## Work request
All lines with the word "jeunes" must be pulled from the entries below.

* * *

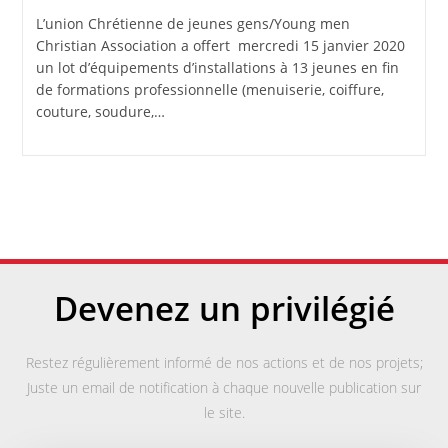
L’union Chrétienne de jeunes gens/Young men
Christian Association a offert mercredi 15 janvier 2020
un lot d’équipements d’installations à 13 jeunes en fin
de formations professionnelle (menuiserie, coiffure,
couture, soudure,…
Devenez un privilégié
Restez régulièrement informé de nos actions et de nos projets;
Juste un email de notification à chaque nouvelle publication sur
le site.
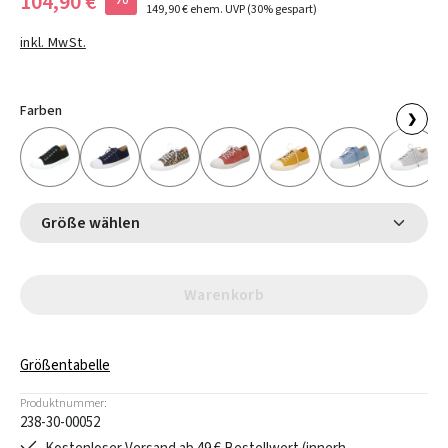
104,90 €
149,90 €
ehem. UVP
(30% gespart)
inkl. MwSt.
Farben
❯
Größe wählen
Warenkorb
Größentabelle
Produktnummer:
238-30-00052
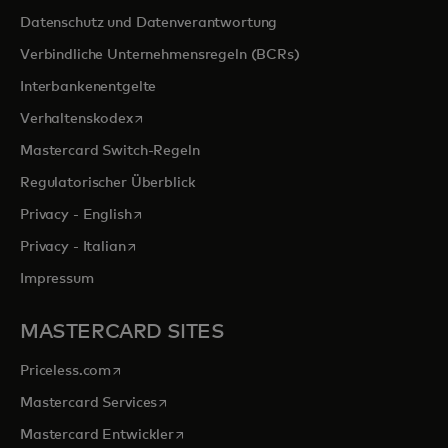
Datenschutz und Datenverantwortung
Verbindliche Unternehmensregeln (BCRs)
Interbankenentgelte
wird in einer neuen Registerkarte geöffnet
Verhaltenskodex
Mastercard Switch-Regeln
Regulatorischer Überblick
wird in einer neuen Registerkarte geöffnet
Privacy - English
wird in einer neuen Registerkarte geöffnet
Privacy - Italian
Impressum
MASTERCARD SITES
wird in einer neuen Registerkarte geöffnet
Priceless.com
wird in einer neuen Registerkarte geöffnet
Mastercard Services
wird in einer neuen Registerkarte geöffn
Mastercard Entwickler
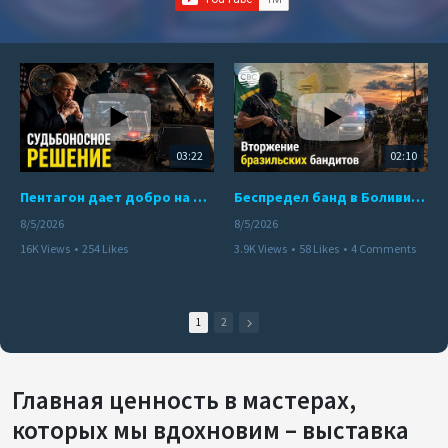
03:22
02:10
Пентагон дает добро на ядерный удар по противникам США
Беспредел банд в Боливии. Расправы над наркоторговцами
8/5/2026
8/5/2026
16K Views
•
254 Likes
3.9K Views
•
58 Likes
•
4 Comments
•
110 Comments
1
2
Главная ценность в мастерах,
которых мы вдохновим – выставка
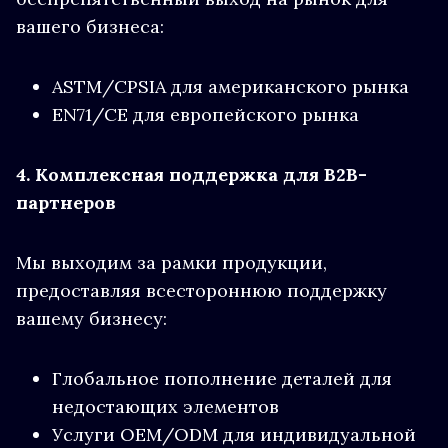
вашего бизнеса:
ASTM/CPSIA для американского рынка
EN71/CE для европейского рынка
4. Комплексная поддержка для B2B-
партнеров
Мы выходим за рамки продукции,
предоставляя всестороннюю поддержку
вашему бизнесу:
Глобальное пополнение деталей для
недостающих элементов
Услуги OEM/ODM для индивидуальной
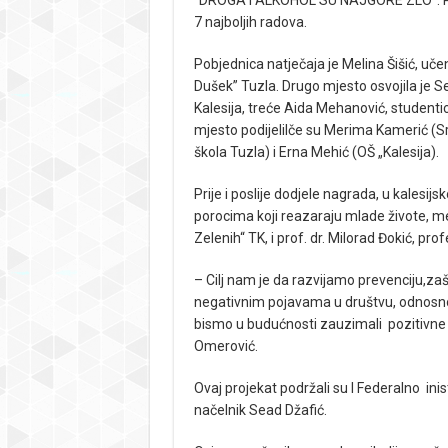
7 najboljih radova.
Pobjednica natječaja je Melina Šišić, uč
Dušek” Tuzla. Drugo mjesto osvojila je 
Kalesija, treće Aida Mehanović, studentica
mjesto podijelilče su Merima Kamerić (S
škola Tuzla) i Erna Mehić (OŠ „Kalesija).
Prije i poslije dodjele nagrada, u kalesijs
porocima koji reazaraju mlade živote, m
Zelenih“ TK, i prof. dr. Milorad Đokić, p
– Cilj nam je da razvijamo prevenciju,za
negativnim pojavama u društvu, odnosno
bismo u budućnosti zauzimali pozitivne 
Omerović.
Ovaj projekat podržali su I Federalno inis
načelnik Sead Džafić.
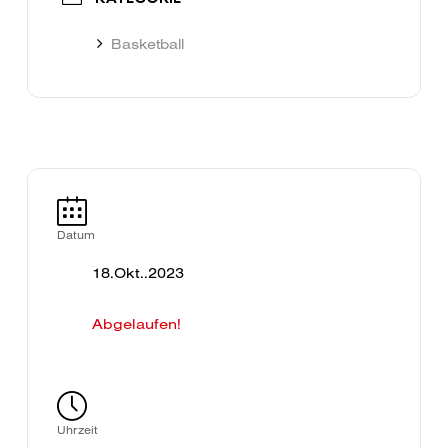
Basketball
Datum
18.Okt..2023
Abgelaufen!
Uhrzeit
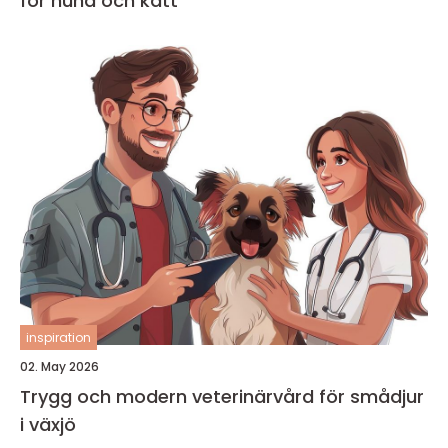
för hund och katt
inspiration
02. May 2026
Trygg och modern veterinärvård för smådjur
i växjö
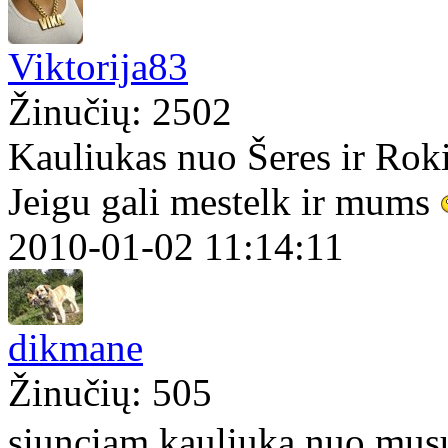
Viktorija83
Žinučių: 2502
Kauliukas nuo Šeres ir Rok
Jeigu gali mestelk ir mums
2010-01-02 11:14:11
dikmane
Žinučių: 505
siunciam kauliuka nuo musu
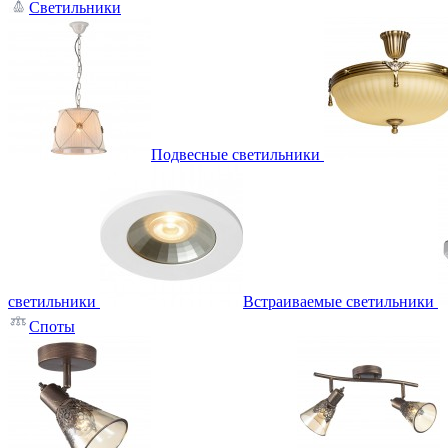
Светильники
Подвесные светильники
светильники
Встраиваемые светильники
Споты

* * *

## The completed task
L’union Chrétienne de jeunes gens/Young men
un lot d’équipements d’installations à 13 jeunes en fin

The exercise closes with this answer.